EXERCISE GOAL>
Only lines containing the word "code" are needed; pull them out of the material.

⁂

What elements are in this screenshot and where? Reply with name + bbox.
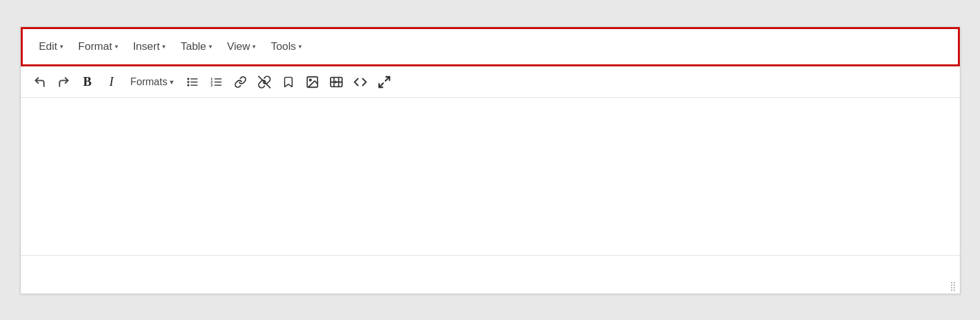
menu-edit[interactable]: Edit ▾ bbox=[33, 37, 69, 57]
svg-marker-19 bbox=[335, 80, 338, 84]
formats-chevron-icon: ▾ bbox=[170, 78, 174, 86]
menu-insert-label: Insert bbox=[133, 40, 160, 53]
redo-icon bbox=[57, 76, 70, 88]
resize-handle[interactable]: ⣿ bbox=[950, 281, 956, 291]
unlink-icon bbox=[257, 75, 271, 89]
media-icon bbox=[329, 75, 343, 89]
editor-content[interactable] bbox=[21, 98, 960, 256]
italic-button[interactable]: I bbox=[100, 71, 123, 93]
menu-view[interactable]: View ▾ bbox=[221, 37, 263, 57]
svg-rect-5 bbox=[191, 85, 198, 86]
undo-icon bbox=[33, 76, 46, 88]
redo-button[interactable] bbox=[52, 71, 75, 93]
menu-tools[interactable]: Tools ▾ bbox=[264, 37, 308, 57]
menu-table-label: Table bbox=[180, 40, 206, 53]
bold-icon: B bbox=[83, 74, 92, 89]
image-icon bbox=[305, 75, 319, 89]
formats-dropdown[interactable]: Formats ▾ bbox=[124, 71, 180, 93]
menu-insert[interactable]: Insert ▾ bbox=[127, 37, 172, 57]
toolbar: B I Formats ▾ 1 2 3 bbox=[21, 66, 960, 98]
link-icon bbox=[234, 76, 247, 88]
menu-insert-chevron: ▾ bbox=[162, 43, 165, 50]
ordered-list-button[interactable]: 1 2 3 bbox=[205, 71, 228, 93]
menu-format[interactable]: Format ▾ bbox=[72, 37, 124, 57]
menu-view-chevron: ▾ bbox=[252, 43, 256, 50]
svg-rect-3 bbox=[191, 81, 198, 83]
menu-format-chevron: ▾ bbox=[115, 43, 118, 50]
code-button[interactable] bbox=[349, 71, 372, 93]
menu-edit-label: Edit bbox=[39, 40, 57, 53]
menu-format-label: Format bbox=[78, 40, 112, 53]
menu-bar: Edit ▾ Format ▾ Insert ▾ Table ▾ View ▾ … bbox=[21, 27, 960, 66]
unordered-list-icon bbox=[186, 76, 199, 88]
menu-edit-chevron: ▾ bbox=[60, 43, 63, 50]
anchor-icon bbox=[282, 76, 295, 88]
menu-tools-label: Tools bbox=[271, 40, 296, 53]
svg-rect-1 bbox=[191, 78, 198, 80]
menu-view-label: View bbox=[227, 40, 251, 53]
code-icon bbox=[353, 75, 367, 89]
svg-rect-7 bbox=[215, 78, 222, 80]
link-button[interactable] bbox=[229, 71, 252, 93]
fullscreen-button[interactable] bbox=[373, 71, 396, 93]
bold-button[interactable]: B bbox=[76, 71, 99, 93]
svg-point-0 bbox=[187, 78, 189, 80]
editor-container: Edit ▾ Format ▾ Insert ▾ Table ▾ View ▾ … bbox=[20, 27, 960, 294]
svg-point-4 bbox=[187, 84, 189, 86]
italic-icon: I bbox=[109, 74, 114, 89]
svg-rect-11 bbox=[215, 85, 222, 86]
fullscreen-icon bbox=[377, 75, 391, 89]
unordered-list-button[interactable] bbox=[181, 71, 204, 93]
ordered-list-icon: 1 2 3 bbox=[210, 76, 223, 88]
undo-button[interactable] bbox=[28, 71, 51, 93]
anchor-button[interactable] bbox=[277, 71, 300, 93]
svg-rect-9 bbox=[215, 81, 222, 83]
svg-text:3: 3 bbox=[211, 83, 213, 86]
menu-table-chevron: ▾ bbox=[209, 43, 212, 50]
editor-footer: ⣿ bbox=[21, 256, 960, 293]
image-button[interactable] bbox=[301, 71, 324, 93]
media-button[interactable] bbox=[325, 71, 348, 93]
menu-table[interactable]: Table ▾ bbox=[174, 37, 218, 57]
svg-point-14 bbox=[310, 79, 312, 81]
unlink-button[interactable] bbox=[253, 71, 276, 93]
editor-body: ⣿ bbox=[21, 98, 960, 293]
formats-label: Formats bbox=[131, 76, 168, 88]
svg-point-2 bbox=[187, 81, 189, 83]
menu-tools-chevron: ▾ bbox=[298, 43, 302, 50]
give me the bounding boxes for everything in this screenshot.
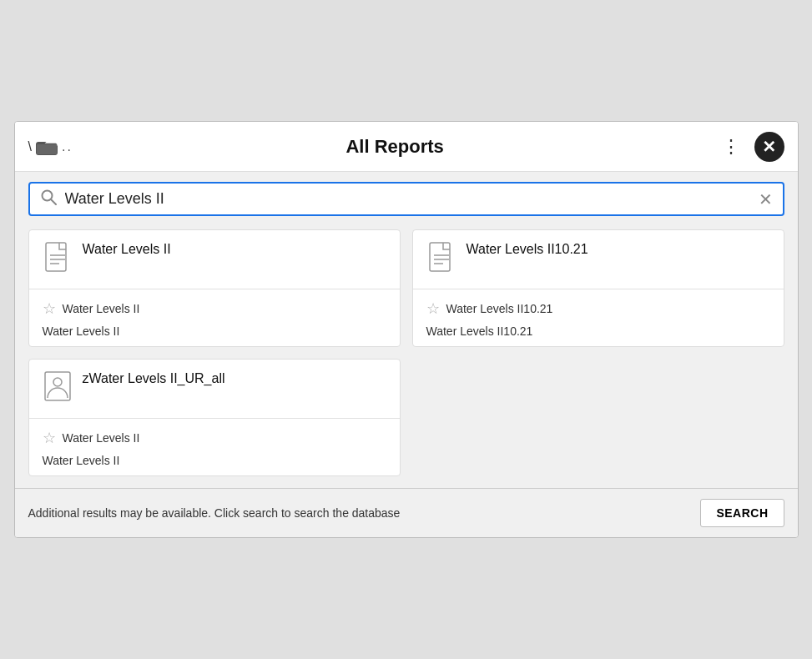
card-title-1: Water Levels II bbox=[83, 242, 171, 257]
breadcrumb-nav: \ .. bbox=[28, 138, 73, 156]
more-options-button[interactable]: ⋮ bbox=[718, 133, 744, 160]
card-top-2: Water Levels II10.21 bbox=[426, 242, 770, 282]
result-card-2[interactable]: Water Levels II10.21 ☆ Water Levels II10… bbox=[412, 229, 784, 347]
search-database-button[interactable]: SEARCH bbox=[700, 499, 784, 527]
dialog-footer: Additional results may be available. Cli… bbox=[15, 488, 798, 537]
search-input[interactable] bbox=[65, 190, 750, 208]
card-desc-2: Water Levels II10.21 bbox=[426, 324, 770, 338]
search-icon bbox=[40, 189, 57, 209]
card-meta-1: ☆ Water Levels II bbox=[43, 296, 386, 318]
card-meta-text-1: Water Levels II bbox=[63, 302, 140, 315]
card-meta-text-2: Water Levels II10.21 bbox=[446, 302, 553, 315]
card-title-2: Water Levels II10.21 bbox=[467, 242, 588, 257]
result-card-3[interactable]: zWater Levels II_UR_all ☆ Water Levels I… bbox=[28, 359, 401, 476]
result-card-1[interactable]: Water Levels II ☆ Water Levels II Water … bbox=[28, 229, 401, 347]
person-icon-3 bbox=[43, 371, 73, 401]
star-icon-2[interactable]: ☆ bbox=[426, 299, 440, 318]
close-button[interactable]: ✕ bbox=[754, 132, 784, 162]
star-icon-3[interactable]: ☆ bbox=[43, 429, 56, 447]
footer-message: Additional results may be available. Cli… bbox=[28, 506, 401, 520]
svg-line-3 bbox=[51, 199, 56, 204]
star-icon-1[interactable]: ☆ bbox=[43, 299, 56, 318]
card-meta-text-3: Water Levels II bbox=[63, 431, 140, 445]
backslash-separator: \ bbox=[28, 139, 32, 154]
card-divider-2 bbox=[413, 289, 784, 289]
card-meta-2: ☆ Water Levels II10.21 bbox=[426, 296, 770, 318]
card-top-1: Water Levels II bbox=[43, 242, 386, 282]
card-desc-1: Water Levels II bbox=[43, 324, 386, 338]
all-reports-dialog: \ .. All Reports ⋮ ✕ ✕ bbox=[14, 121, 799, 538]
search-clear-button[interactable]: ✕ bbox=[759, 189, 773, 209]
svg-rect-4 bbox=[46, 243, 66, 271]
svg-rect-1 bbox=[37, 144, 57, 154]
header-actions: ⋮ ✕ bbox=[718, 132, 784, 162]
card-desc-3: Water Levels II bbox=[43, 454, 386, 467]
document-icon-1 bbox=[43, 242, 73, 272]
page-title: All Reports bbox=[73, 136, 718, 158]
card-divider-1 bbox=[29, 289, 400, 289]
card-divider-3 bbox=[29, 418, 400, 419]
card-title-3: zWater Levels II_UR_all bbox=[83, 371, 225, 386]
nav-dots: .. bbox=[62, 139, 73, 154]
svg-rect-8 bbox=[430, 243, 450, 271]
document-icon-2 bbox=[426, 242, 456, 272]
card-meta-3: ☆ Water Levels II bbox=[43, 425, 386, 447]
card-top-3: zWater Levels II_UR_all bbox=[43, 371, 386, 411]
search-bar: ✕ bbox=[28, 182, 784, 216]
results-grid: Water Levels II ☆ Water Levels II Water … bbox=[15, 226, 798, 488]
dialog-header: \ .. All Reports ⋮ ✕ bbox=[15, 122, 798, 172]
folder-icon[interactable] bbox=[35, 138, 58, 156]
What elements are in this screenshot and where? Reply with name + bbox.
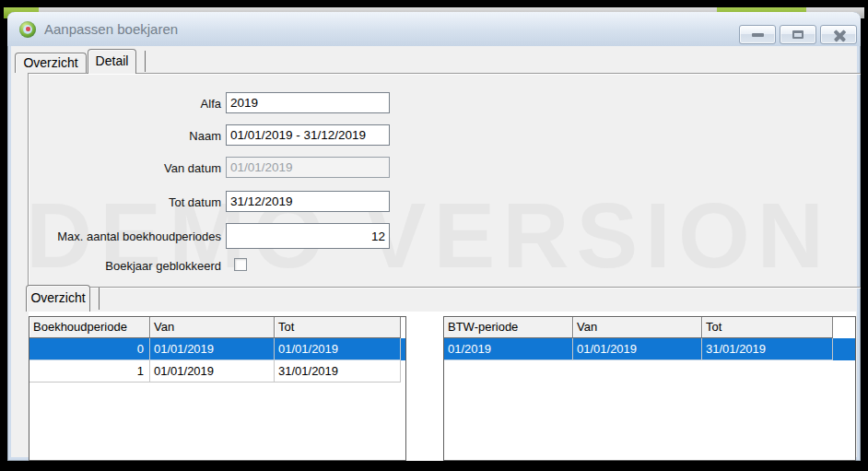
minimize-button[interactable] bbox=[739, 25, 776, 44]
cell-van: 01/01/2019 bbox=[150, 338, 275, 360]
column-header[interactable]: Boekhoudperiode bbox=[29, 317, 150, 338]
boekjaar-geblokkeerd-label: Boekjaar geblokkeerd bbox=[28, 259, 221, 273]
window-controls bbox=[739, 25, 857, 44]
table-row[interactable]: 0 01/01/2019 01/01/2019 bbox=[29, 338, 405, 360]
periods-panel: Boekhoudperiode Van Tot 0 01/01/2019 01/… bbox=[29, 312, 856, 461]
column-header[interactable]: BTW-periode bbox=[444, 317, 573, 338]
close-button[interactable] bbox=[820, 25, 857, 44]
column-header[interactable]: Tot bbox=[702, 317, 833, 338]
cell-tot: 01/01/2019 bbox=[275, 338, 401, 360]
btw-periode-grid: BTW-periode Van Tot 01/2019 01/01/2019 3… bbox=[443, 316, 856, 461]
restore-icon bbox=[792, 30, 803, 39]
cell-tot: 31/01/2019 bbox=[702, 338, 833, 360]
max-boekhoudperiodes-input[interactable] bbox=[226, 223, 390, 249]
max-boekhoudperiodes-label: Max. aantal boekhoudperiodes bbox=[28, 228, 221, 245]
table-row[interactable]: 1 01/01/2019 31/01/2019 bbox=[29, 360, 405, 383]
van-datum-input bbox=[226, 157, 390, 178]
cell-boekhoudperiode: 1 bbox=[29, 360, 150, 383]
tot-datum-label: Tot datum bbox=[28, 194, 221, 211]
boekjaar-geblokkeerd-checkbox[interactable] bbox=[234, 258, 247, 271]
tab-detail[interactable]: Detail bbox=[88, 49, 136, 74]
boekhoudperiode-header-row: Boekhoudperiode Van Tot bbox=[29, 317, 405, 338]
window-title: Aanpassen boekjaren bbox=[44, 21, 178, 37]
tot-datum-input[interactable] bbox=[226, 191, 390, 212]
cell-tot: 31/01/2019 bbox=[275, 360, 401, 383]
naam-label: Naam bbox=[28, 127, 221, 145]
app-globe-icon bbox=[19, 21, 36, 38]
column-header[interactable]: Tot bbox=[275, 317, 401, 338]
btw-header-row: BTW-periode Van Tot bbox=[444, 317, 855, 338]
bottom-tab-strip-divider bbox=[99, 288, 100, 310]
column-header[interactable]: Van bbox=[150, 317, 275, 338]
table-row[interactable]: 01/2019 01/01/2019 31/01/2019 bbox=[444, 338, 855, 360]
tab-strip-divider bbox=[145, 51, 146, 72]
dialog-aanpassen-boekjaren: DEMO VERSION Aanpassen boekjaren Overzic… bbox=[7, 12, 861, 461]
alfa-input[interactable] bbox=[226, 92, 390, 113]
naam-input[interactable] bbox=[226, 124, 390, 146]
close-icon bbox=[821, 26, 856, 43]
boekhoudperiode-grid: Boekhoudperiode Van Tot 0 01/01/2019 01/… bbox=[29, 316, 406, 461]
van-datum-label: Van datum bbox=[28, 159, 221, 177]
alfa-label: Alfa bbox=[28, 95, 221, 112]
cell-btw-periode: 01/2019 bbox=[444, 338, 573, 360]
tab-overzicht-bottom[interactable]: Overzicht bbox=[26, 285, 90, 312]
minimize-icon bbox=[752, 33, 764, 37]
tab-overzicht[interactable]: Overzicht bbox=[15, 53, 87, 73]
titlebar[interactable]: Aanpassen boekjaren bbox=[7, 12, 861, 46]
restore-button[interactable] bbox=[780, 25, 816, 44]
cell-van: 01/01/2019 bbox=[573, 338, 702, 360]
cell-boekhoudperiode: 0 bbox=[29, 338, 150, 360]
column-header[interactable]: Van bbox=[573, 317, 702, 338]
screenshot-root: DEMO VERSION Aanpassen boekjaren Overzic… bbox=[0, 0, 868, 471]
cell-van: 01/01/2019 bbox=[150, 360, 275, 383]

⁂

EXERCISE RESPONSE>
code-button[interactable] bbox=[349, 71, 372, 93]
code-icon bbox=[353, 75, 367, 89]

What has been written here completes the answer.